PySpark - Installing Python libraries in Cluster

Hi,

While working on a PySpark assignment in cluster, I came across a requirement to install some dependency libraries from Python 3. May i know how to install libraries in cluster? If installed, will it be installed across the cluster on all executors?

Library to install: itertools

Hi @senthiljdpm,

Are you running PySpark from command line or from Jupyter? Also which version are you using?

@abhinavsingh,

I use the version Spark-2.3.1. Also, use Jupyter notebook for coding.

@abhinavsingh,

Please revert if you have any inputs on this.

Hi @senthiljdpm,

We do not have Spark-2.3.1 on the cluster. I am wondering how are you accessing it then on the lab.

@abhinavsingh,

I looked at the list of Spark installations and found out that 2.3.1 exists… So, accessing it through Jupyter using the following command… Please correct me if am looking at something else?
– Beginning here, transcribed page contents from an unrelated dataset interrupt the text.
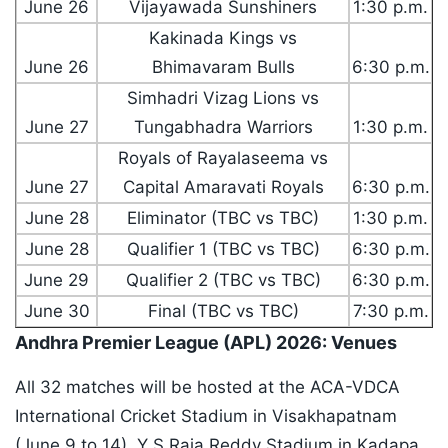
June 26
Vijayawada Sunshiners
1:30 p.m.
Kakinada Kings vs
June 26
Bhimavaram Bulls
6:30 p.m.
Simhadri Vizag Lions vs
June 27
Tungabhadra Warriors
1:30 p.m.
Royals of Rayalaseema vs
June 27
Capital Amaravati Royals
6:30 p.m.
June 28
Eliminator (TBC vs TBC)
1:30 p.m.
June 28
Qualifier 1 (TBC vs TBC)
6:30 p.m.
June 29
Qualifier 2 (TBC vs TBC)
6:30 p.m.
June 30
Final (TBC vs TBC)
7:30 p.m.
Andhra Premier League (APL) 2026: Venues
All 32 matches will be hosted at the ACA-VDCA
International Cricket Stadium in Visakhapatnam
(June 9 to 14), Y S Raja Reddy Stadium in Kadapa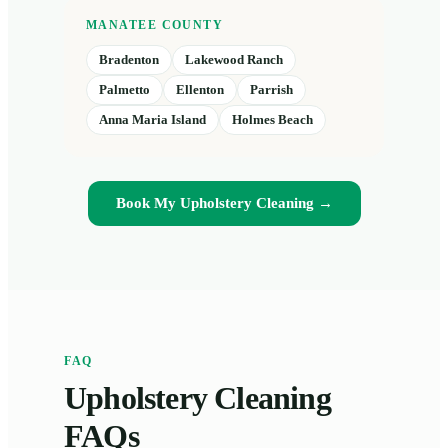
MANATEE COUNTY
Bradenton
Lakewood Ranch
Palmetto
Ellenton
Parrish
Anna Maria Island
Holmes Beach
Book My Upholstery Cleaning →
FAQ
Upholstery Cleaning
FAQs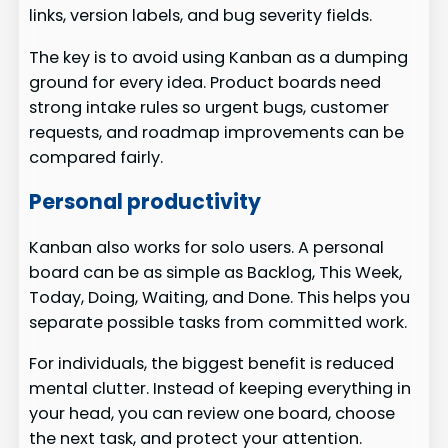
links, version labels, and bug severity fields.
The key is to avoid using Kanban as a dumping
ground for every idea. Product boards need
strong intake rules so urgent bugs, customer
requests, and roadmap improvements can be
compared fairly.
Personal productivity
Kanban also works for solo users. A personal
board can be as simple as Backlog, This Week,
Today, Doing, Waiting, and Done. This helps you
separate possible tasks from committed work.
For individuals, the biggest benefit is reduced
mental clutter. Instead of keeping everything in
your head, you can review one board, choose
the next task, and protect your attention.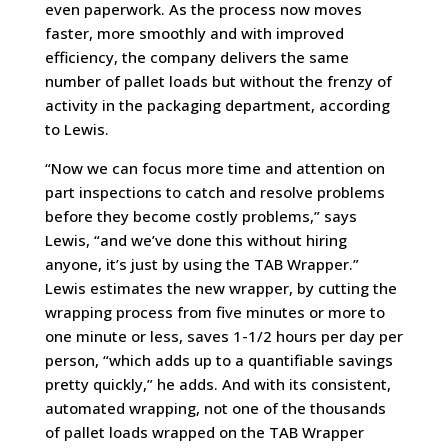
even paperwork. As the process now moves
faster, more smoothly and with improved
efficiency, the company delivers the same
number of pallet loads but without the frenzy of
activity in the packaging department, according
to Lewis.
“Now we can focus more time and attention on
part inspections to catch and resolve problems
before they become costly problems,” says
Lewis, “and we’ve done this without hiring
anyone, it’s just by using the TAB Wrapper.”
Lewis estimates the new wrapper, by cutting the
wrapping process from five minutes or more to
one minute or less, saves 1-1/2 hours per day per
person, “which adds up to a quantifiable savings
pretty quickly,” he adds. And with its consistent,
automated wrapping, not one of the thousands
of pallet loads wrapped on the TAB Wrapper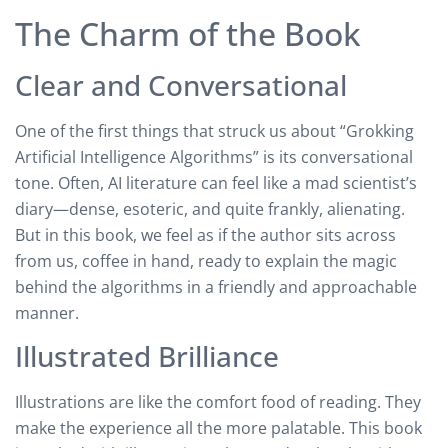
The Charm of the Book
Clear and Conversational
One of the first things that struck us about “Grokking
Artificial Intelligence Algorithms” is its conversational
tone. Often, AI literature can feel like a mad scientist’s
diary—dense, esoteric, and quite frankly, alienating.
But in this book, we feel as if the author sits across
from us, coffee in hand, ready to explain the magic
behind the algorithms in a friendly and approachable
manner.
Illustrated Brilliance
Illustrations are like the comfort food of reading. They
make the experience all the more palatable. This book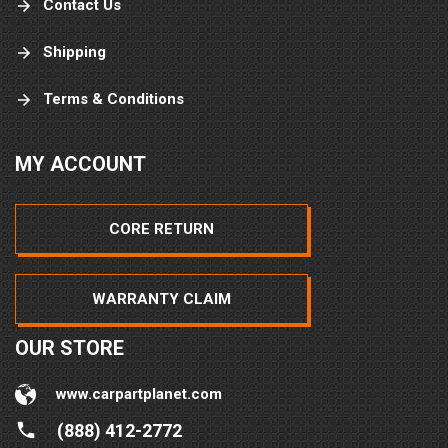
Contact Us
Shipping
Terms & Conditions
MY ACCOUNT
CORE RETURN
WARRANTY CLAIM
OUR STORE
www.carpartplanet.com
(888) 412-2772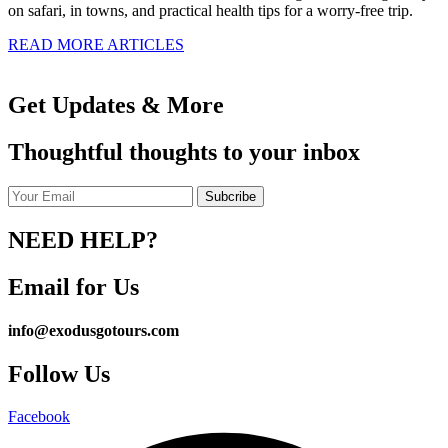
on safari, in towns, and practical health tips for a worry-free trip.
READ MORE ARTICLES
Get Updates & More
Thoughtful thoughts to your inbox
NEED HELP?
Email for Us
info@exodusgotours.com
Follow Us
Facebook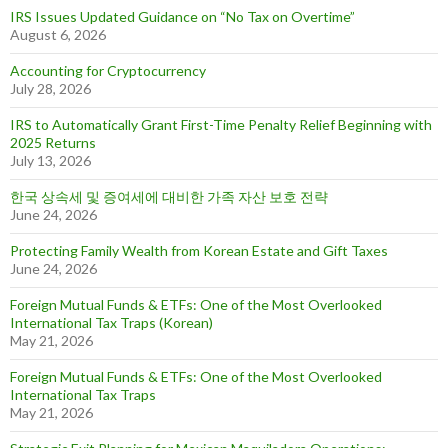
IRS Issues Updated Guidance on “No Tax on Overtime”
August 6, 2026
Accounting for Cryptocurrency
July 28, 2026
IRS to Automatically Grant First-Time Penalty Relief Beginning with
2025 Returns
July 13, 2026
한국 상속세 및 증여세에 대비한 가족 자산 보호 전략
June 24, 2026
Protecting Family Wealth from Korean Estate and Gift Taxes
June 24, 2026
Foreign Mutual Funds & ETFs: One of the Most Overlooked
International Tax Traps (Korean)
May 21, 2026
Foreign Mutual Funds & ETFs: One of the Most Overlooked
International Tax Traps
May 21, 2026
export SPARK_HOME="/usr/spark-2.3.1/"
export PYTHONPATH=$SPARK_HOME/python/:$SPARK_HOME/python/lib/py4j-0.10.7-src.zip:$SPARK_HOME/python/lib/pyspark.zip:$PYTHONPATH
export PATH=/usr/local/anaconda/bin:$PATH
jupyter notebook --no-browser --ip 0.0.0.0 --port 8888

@abhinavsingh
Any comments?

@senthiljdpm,

“itertools” is default Python library it should be available with PySpark. can you please try below command in PySpark 2.3.1 & let us know the response:

import itertools

@raviteja,

My question was more on installing Python dependency libraries in Spark Cluster. I am not sure how itertools library will help me to do this? Can you explain a bit more please?

@senthiljdpm,

Python ‘itertools’ package is for iterating data in list, dict & other complex data structures in Python.
Now to install Python dependencies for Spark Cluster, you need to install in one node & if it works then you can install them manually in all nodes & launch your PySpark programs.